One of my clients is using BP Group Calendar on their MU site. I don't know what changed or when, but over the last couple weeks the calendars (one for each 'group', at least 100 groups) is getting abused by various robots, and especially by Google. At one point last week there were over 800 simultaneous connections from one of Google's IP addresses to this site, all of the requests from that IP (over 600k that day) were to group calendars - and only a tiny tiny tiny fraction of those (less than 200) were for calendars that are remotely current. Almost all of them were for calendars in 2020 to 2080, though there were also a number of calendars from the 1990s being harvested.
Obviously, this is something that needs to be addressed. I'd like to be able to prevent indexing of many of these events through a robots meta and add nofollow to any links to these pages to ensure that they're not wasting resources or encouraging robots to get into this spider trap.
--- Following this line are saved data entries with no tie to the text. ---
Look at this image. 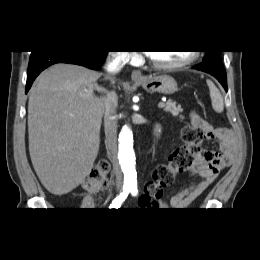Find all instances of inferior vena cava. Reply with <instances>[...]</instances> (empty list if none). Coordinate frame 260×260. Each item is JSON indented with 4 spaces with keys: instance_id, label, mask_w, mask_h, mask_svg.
Segmentation results:
<instances>
[{
    "instance_id": "inferior-vena-cava-1",
    "label": "inferior vena cava",
    "mask_w": 260,
    "mask_h": 260,
    "mask_svg": "<svg viewBox=\"0 0 260 260\" xmlns=\"http://www.w3.org/2000/svg\"><path fill=\"white\" fill-rule=\"evenodd\" d=\"M127 61L128 56L123 51L109 52L105 62V70L112 81H114L115 75L121 71ZM102 106L108 116H114L116 114L118 97L115 91L107 92L106 97L102 99ZM117 127L116 119H109L105 122L106 147L113 165L116 185L120 187L122 185V173L116 157Z\"/></svg>"
}]
</instances>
Ideally it would be configurable, but must allow me to set, for example, "any calendar older than 5 years or more than 3 years in the future should not be indexed or followed". The important thing is not simply that the page itself not be indexed (robots meta noindex), but that the links TO this page from previous calendars ALSO have the rel=nofollow attribute. Without this, the robots will continue to be trapped and index the content because the links themselves will encourage broader link indexing.
I haven't looked at the code (or even logged into her site to check out the options yet), but is this something that can be done - or is it even already a feature that she's simply failed to enable?